“İnsanın kendisine: ‘Ne olduğunda, ne olması gerektiğine, ne olmaması gerektiğine’ dair imajları vardır. İnsan neden kendisine dair bu şekilde imajlar meydana getirir? Çünkü insan; gerçekte ne olduğunu asla araştırmamıştır.

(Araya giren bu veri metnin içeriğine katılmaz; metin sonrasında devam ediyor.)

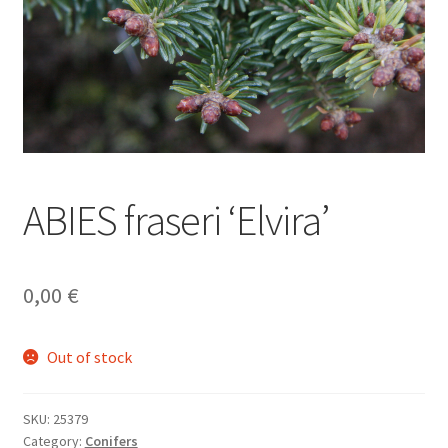
ABIES fraseri ‘Elvira’
0,00
€
Out of stock
SKU:
25379
Category:
Conifers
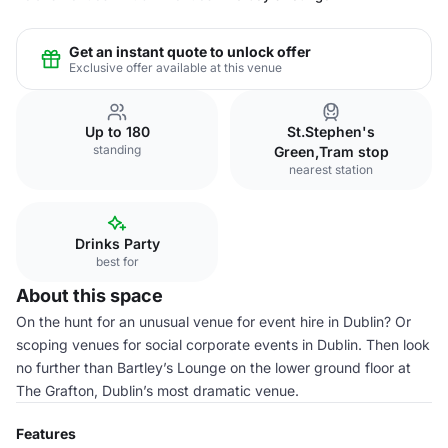
Get an instant quote to unlock offer
Exclusive offer available at this venue
Up to 180
St.Stephen's
standing
Green,Tram stop
nearest station
Drinks Party
best for
About this space
On the hunt for an unusual venue for event hire in Dublin? Or
scoping venues for social corporate events in Dublin. Then look
no further than Bartley’s Lounge on the lower ground floor at
The Grafton, Dublin’s most dramatic venue.
Features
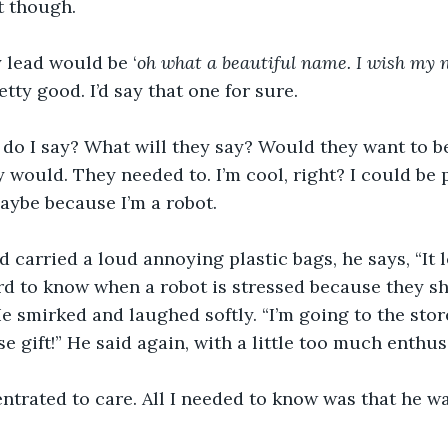
t though. 
 lead would be ‘
oh what a beautiful name. I wish my 
tty good. I’d say that one for sure.
 do I say? What will they say? Would they want to be
y would. They needed to. I’m cool, right? I could be
Maybe because I’m a robot.
 carried a loud annoying plastic bags, he says, “It l
rd to know when a robot is stressed because they sh
e smirked and laughed softly. “I’m going to the stor
se gift!” He said again, with a little too much enthus
ntrated to care. All I needed to know was that he wa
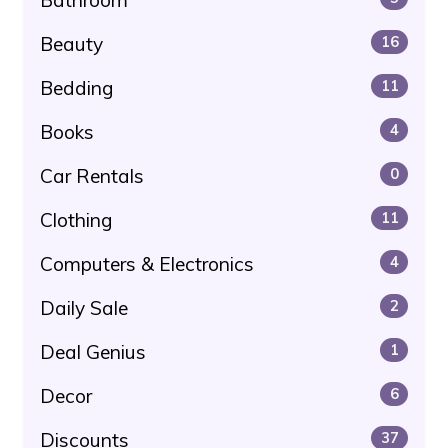
Beauty
16
Bedding
11
Books
4
Car Rentals
0
Clothing
11
Computers & Electronics
4
Daily Sale
2
Deal Genius
1
Decor
6
Discounts
37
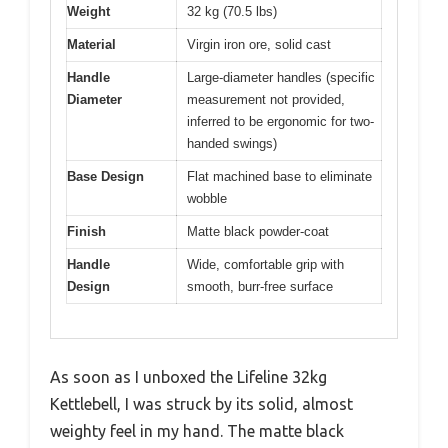
Weight
32 kg (70.5 lbs)
Material
Virgin iron ore, solid cast
Handle
Large-diameter handles (specific
Diameter
measurement not provided,
inferred to be ergonomic for two-
handed swings)
Base Design
Flat machined base to eliminate
wobble
Finish
Matte black powder-coat
Handle
Wide, comfortable grip with
Design
smooth, burr-free surface
As soon as I unboxed the Lifeline 32kg
Kettlebell, I was struck by its solid, almost
weighty feel in my hand. The matte black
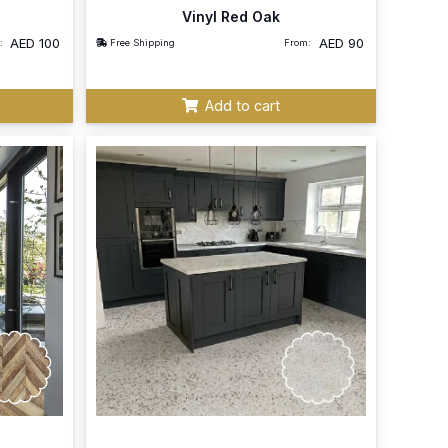
Vinyl Red Oak
AED
100
AED
90
:
Free Shipping
From:
Add to cart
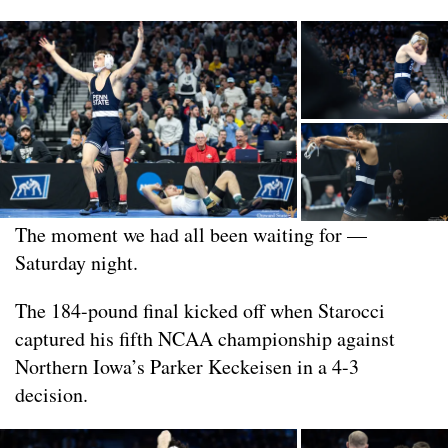
The moment we had all been waiting for —
Saturday night.
The 184-pound final kicked off when Starocci
captured his fifth NCAA championship against
Northern Iowa’s Parker Keckeisen in a 4-3
decision.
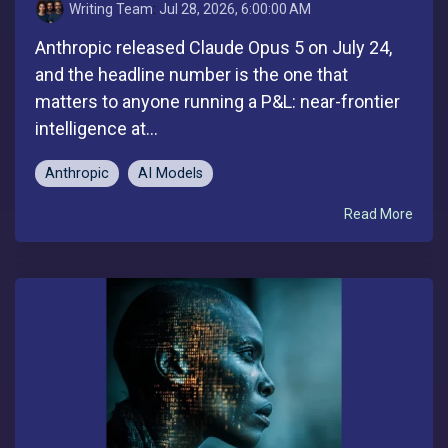
Writing Team
:
Jul 28, 2026, 6:00:00 AM
Anthropic released Claude Opus 5 on July 24,
and the headline number is the one that
matters to anyone running a P&L: near-frontier
intelligence at...
Anthropic
AI Models
Read More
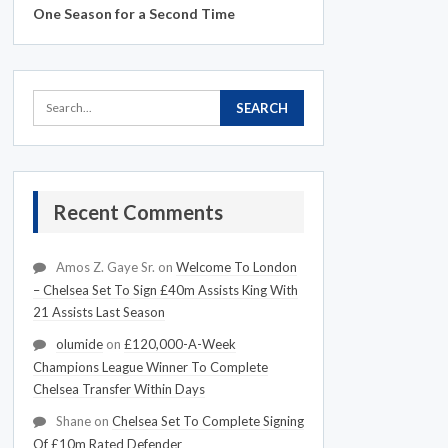
One Season for a Second Time
Recent Comments
Amos Z. Gaye Sr.
on
Welcome To London
– Chelsea Set To Sign £40m Assists King With
21 Assists Last Season
olumide
on
£120,000-A-Week
Champions League Winner To Complete
Chelsea Transfer Within Days
Shane
on
Chelsea Set To Complete Signing
Of £10m Rated Defender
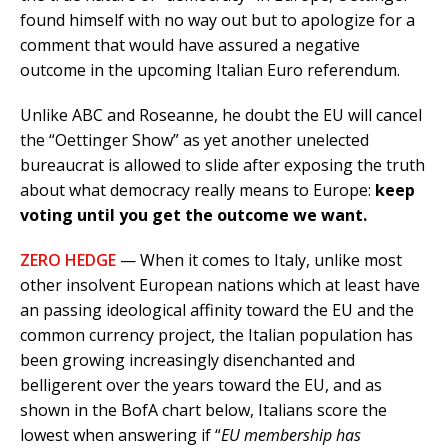
found himself with no way out but to apologize for a
comment that would have assured a negative
outcome in the upcoming Italian Euro referendum.
Unlike ABC and Roseanne, he doubt the EU will cancel
the “Oettinger Show” as yet another unelected
bureaucrat is allowed to slide after exposing the truth
about what democracy really means to Europe:
keep
voting until you get the outcome we want.
ZERO HEDGE
— When it comes to Italy, unlike most
other insolvent European nations which at least have
an passing ideological affinity toward the EU and the
common currency project, the Italian population has
been growing increasingly disenchanted and
belligerent over the years toward the EU, and as
shown in the BofA chart below, Italians score the
lowest when answering if “
EU membership has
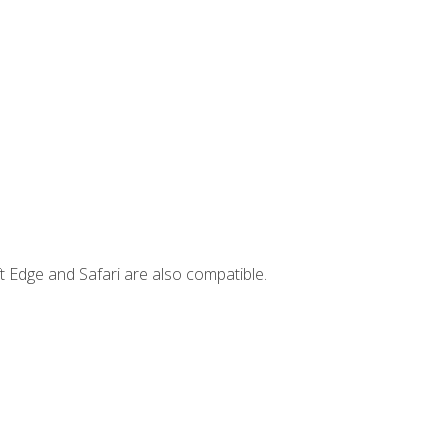
t Edge and Safari are also compatible.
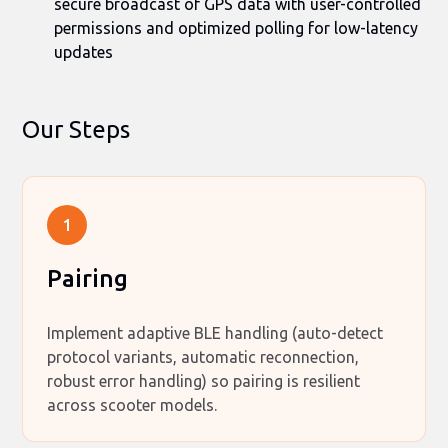
secure broadcast of GPS data with user-controlled
permissions and optimized polling for low-latency
updates
Our Steps
1
Pairing
Implement adaptive BLE handling (auto-detect
protocol variants, automatic reconnection,
robust error handling) so pairing is resilient
across scooter models.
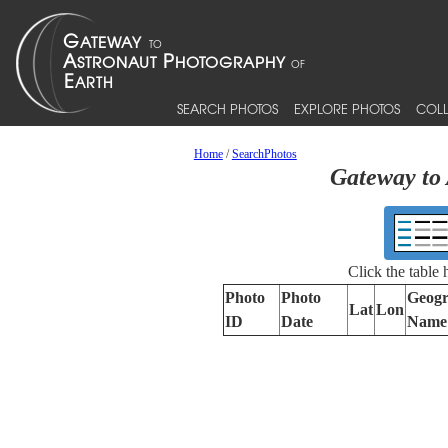
SEARCH PHOTOS
EXPLORE PHOTOS
COLL
Home
/
SearchPhotos
Gateway to 
Click the table
Photo
Photo
Geogr
Lat
Lon
ID
Date
Name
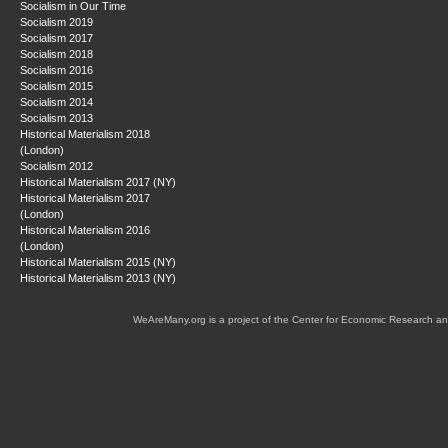
Socialism in Our Time
Socialism 2019
Socialism 2017
Socialism 2018
Socialism 2016
Socialism 2015
Socialism 2014
Socialism 2013
Historical Materialism 2018
(London)
Socialism 2012
Historical Materialism 2017 (NY)
Historical Materialism 2017
(London)
Historical Materialism 2016
(London)
Historical Materialism 2015 (NY)
Historical Materialism 2013 (NY)
WeAreMany.org is a project of the Center for Economic Research an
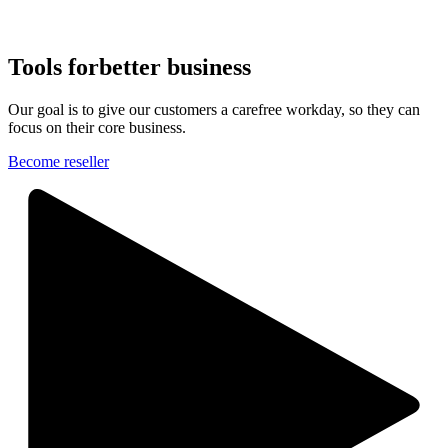
Tools for
better business
Our goal is to give our customers a carefree workday, so they can
focus on their core business.
Become reseller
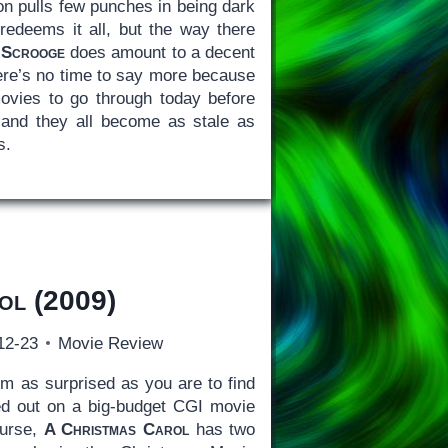
ion pulls few punches in being dark
redeems it all, but the way there
.
Scrooge
does amount to a decent
here’s no time to say more because
ovies to go through today before
and they all become as stale as
s.
ol
(2009)
12-23
Movie Review
’m as surprised as you are to find
ed out on a big-budget CGI movie
ourse,
A Christmas Carol
has two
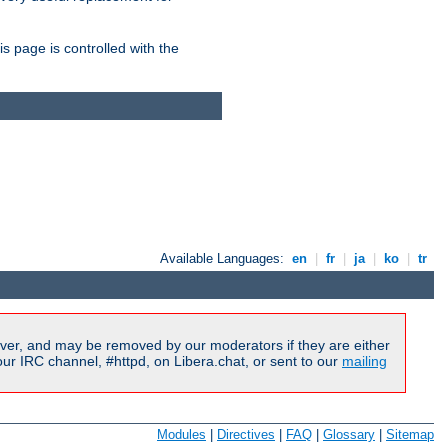
is page is controlled with the
Available Languages:
en
|
fr
|
ja
|
ko
|
tr
ver, and may be removed by our moderators if they are either
r IRC channel, #httpd, on Libera.chat, or sent to our
mailing
Modules
|
Directives
|
FAQ
|
Glossary
|
Sitemap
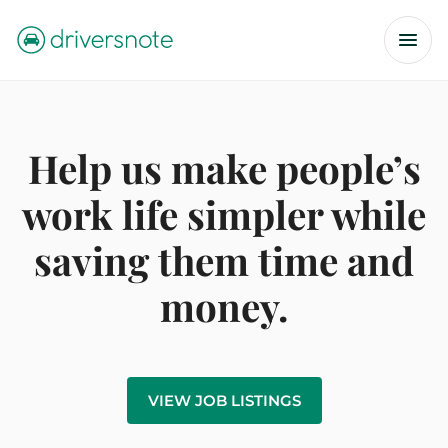
Help us make people’s
work life simpler while
saving them time and
money.
VIEW JOB LISTINGS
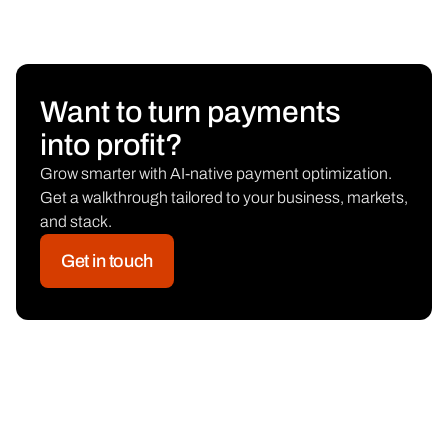
Want to turn payments
into profit?
Grow smarter with AI-native payment optimization.
Get a walkthrough tailored to your business, markets,
and stack.
Get in touch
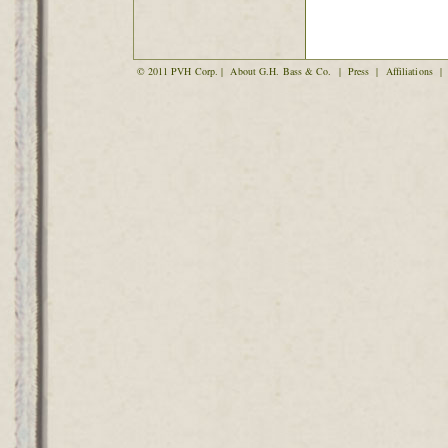
© 2011 PVH Corp. |
About G.H. Bass & Co.
|
Press
|
Affiliations
|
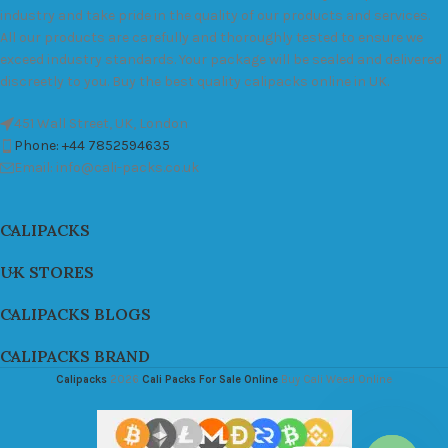
industry and take pride in the quality of our products and services.
All our products are carefully and thoroughly tested to ensure we
exceed industry standards. Your package will be sealed and delivered
discreetly to you. Buy the best quality calipacks online in UK.
451 Wall Street, UK, London
Phone: +44 7852594635
Email: info@cali-packs.co.uk
CALIPACKS
UK STORES
CALIPACKS BLOGS
CALIPACKS BRAND
Calipacks
2026
Cali Packs For Sale Online
Buy Cali Weed Online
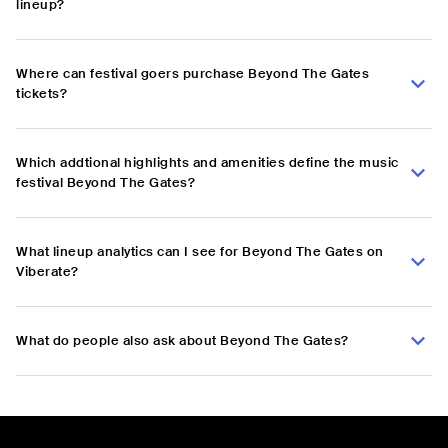
lineup?
Where can festival goers purchase Beyond The Gates
tickets?
Which addtional highlights and amenities define the music
festival Beyond The Gates?
What lineup analytics can I see for Beyond The Gates on
Viberate?
What do people also ask about Beyond The Gates?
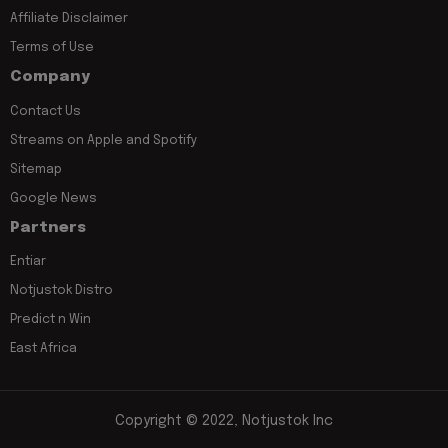
Affiliate Disclaimer
Terms of Use
Company
Contact Us
Streams on Apple and Spotify
Sitemap
Google News
Partners
Entiar
Notjustok Distro
Predict n Win
East Africa
Copyright © 2022, Notjustok Inc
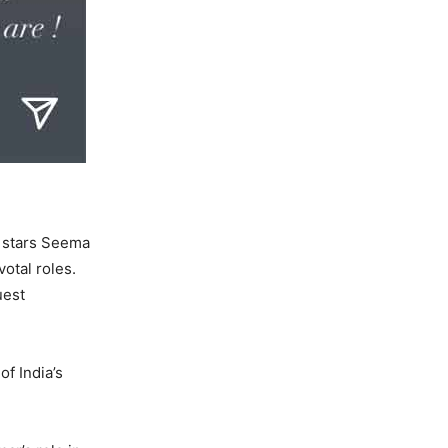
d stars Seema
otal roles.
uest
of India’s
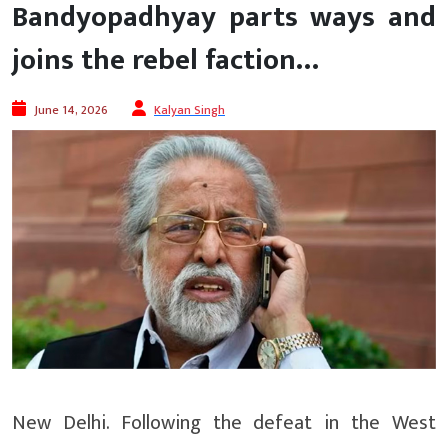
Bandyopadhyay parts ways and
joins the rebel faction…
June 14, 2026
Kalyan Singh
New Delhi. Following the defeat in the West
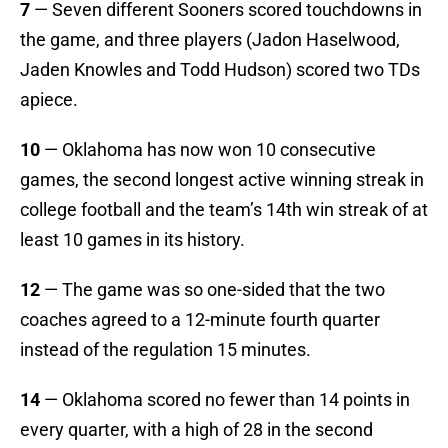
7
— Seven different Sooners scored touchdowns in
the game, and three players (Jadon Haselwood,
Jaden Knowles and Todd Hudson) scored two TDs
apiece.
10
— Oklahoma has now won 10 consecutive
games, the second longest active winning streak in
college football and the team’s 14th win streak of at
least 10 games in its history.
12
— The game was so one-sided that the two
coaches agreed to a 12-minute fourth quarter
instead of the regulation 15 minutes.
14
— Oklahoma scored no fewer than 14 points in
every quarter, with a high of 28 in the second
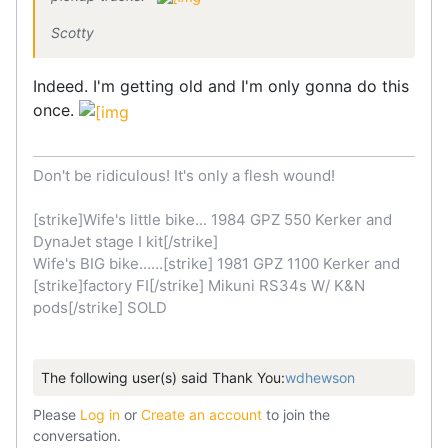
Scotty
Indeed. I'm getting old and I'm only gonna do this
once.
Don't be ridiculous! It's only a flesh wound!
[strike]Wife's little bike... 1984 GPZ 550 Kerker and
DynaJet stage I kit[/strike]
Wife's BIG bike......[strike] 1981 GPZ 1100 Kerker and
[strike]factory FI[/strike] Mikuni RS34s W/ K&N
pods[/strike] SOLD
The following user(s) said Thank You:
wdhewson
Please
Log in
or
Create an account
to join the
conversation.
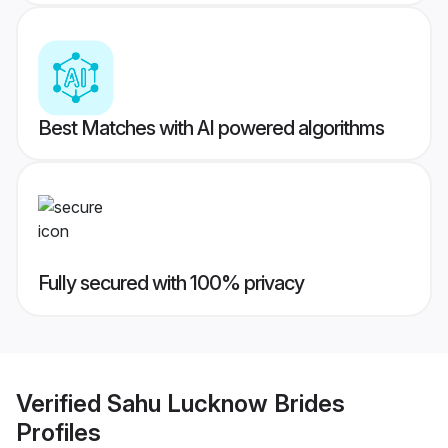
Best Matches with AI powered algorithms
Fully secured with 100% privacy
Verified
Sahu Lucknow Brides
Profiles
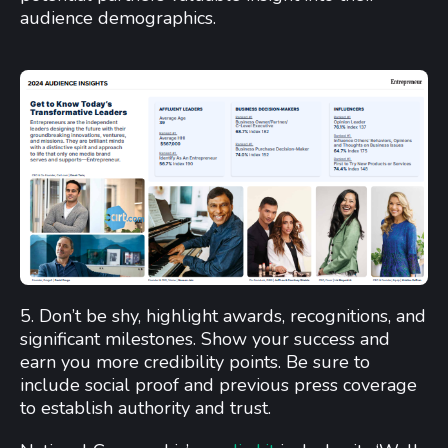
audience demographics.
5. Don’t be shy, highlight awards, recognitions, and
significant milestones. Show your success and
earn you more credibility points. Be sure to
include social proof and previous press coverage
to establish authority and trust.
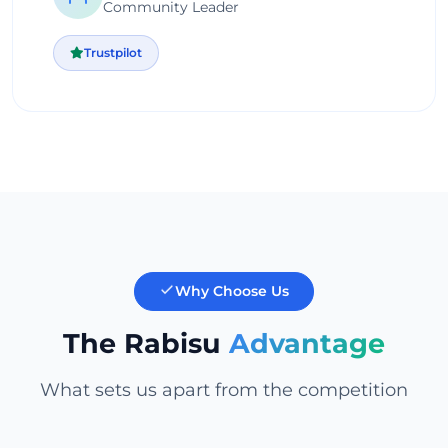
Community Leader
Trustpilot
Why Choose Us
The Rabisu
Advantage
What sets us apart from the competition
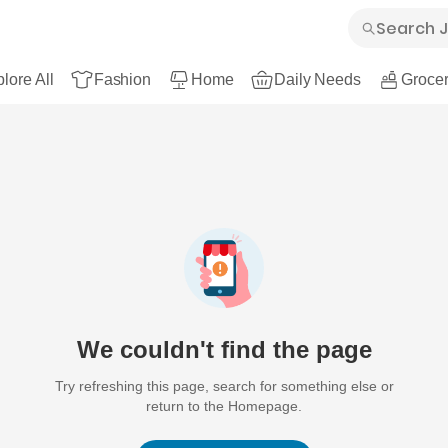
lore All
Fashion
Home
Daily Needs
Grocer
We couldn't find the page
Try refreshing this page, search for something else or
return to the Homepage.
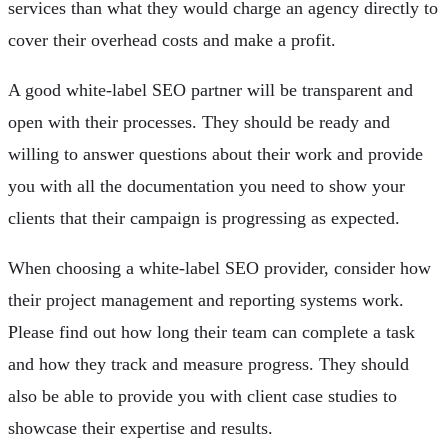
services than what they would charge an agency directly to
cover their overhead costs and make a profit.
A good white-label SEO partner will be transparent and
open with their processes. They should be ready and
willing to answer questions about their work and provide
you with all the documentation you need to show your
clients that their campaign is progressing as expected.
When choosing a white-label SEO provider, consider how
their project management and reporting systems work.
Please find out how long their team can complete a task
and how they track and measure progress. They should
also be able to provide you with client case studies to
showcase their expertise and results.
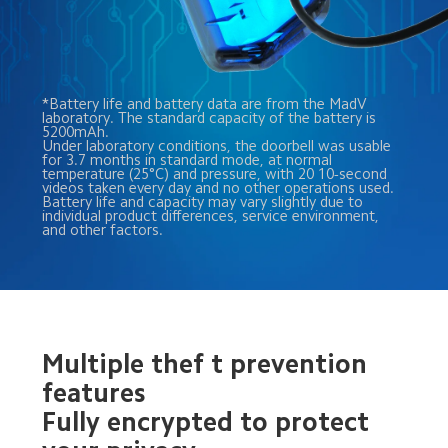
*Battery life and battery data are from the MadV 
laboratory. The standard capacity of the battery is 
5200mAh. 
Under laboratory conditions, the doorbell was usable 
for 3.7 months in standard mode, at normal 
temperature (25°C) and pressure, with 20 10-second 
videos taken every day and no other operations used. 
Battery life and capacity may vary slightly due to 
individual product differences, service environment, 
and other factors.
Multiple thef t prevention 
features
Fully encrypted to protect 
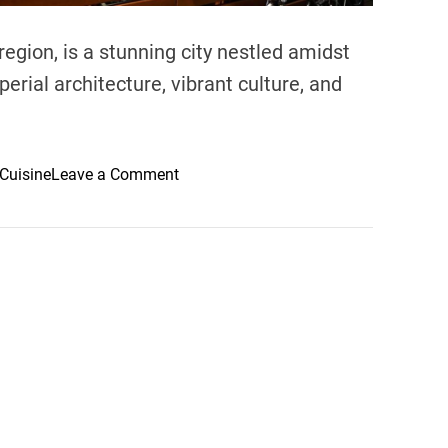
 region, is a stunning city nestled amidst
erial architecture, vibrant culture, and
o
Cuisine
Leave a Comment
n
B
e
s
t
R
e
s
t
a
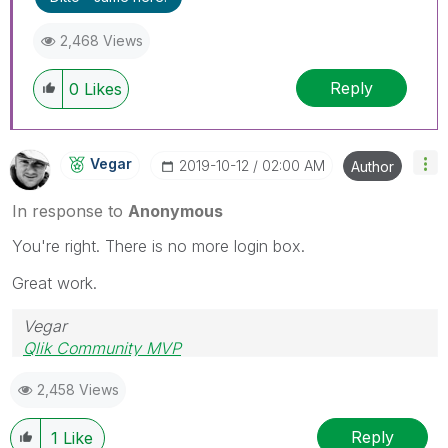
2,468 Views
Reply
0
Likes
Vegar
‎2019-10-12
02:00 AM
Author
In response to
Anonymous
You're right. There is no more login box.
Great work.
Vegar
Qlik Community MVP
2,458 Views
Reply
1
Like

Bizler şu ya da bu kişi, bir kahraman, ideal bir insan ya da örnek bir insan olmamız gerektiğini sanırız. Öfkeyi açığa çıkaran; kendi hakkımızda oluşturduğumuz bu fikirlerin saldırıya uğramasıdır. Kendimize dair oluşturduğumuz fikirler; gerçekte olan hâlim…izden kaçıştır. Fakat gerçekte ne olduğunuzu seyrettiğinizde, kimseler sizi incitemez.
O vakit kişi yalancıysa ve kendisine yalancı olduğu söyleniyorsa; bu o kişiyi incitmez çünkü bu bir gerçektir. Fakat yalancı olmadığınıza dair rol yapıyorsanız, size yalancı olduğunuz söylendiğinde; hemen sinirlenir ve şiddet kullanırsınız. Bizler sürekli düşünsel bir dünyada yaşıyoruz, söylentiler dünyasında… Ve asla gerçekler dünyasında olamıyoruz.
Gerçekte olanı seyretmek, onu görmek, onunla samimi olmak için; yargılama, kanı ve ölçümün olmaması gereklidir. Düşünce; Tanrı’yı ve başkalarıyla olan ilişkilerini imajlarla ölçer. Bizler gereksiz yere ölçümlerin yapıldığı bir dünyada yaşıyoruz ve böylesi bir dünyayla da ölçünün olmadığı bir âleme girmek istiyoruz.”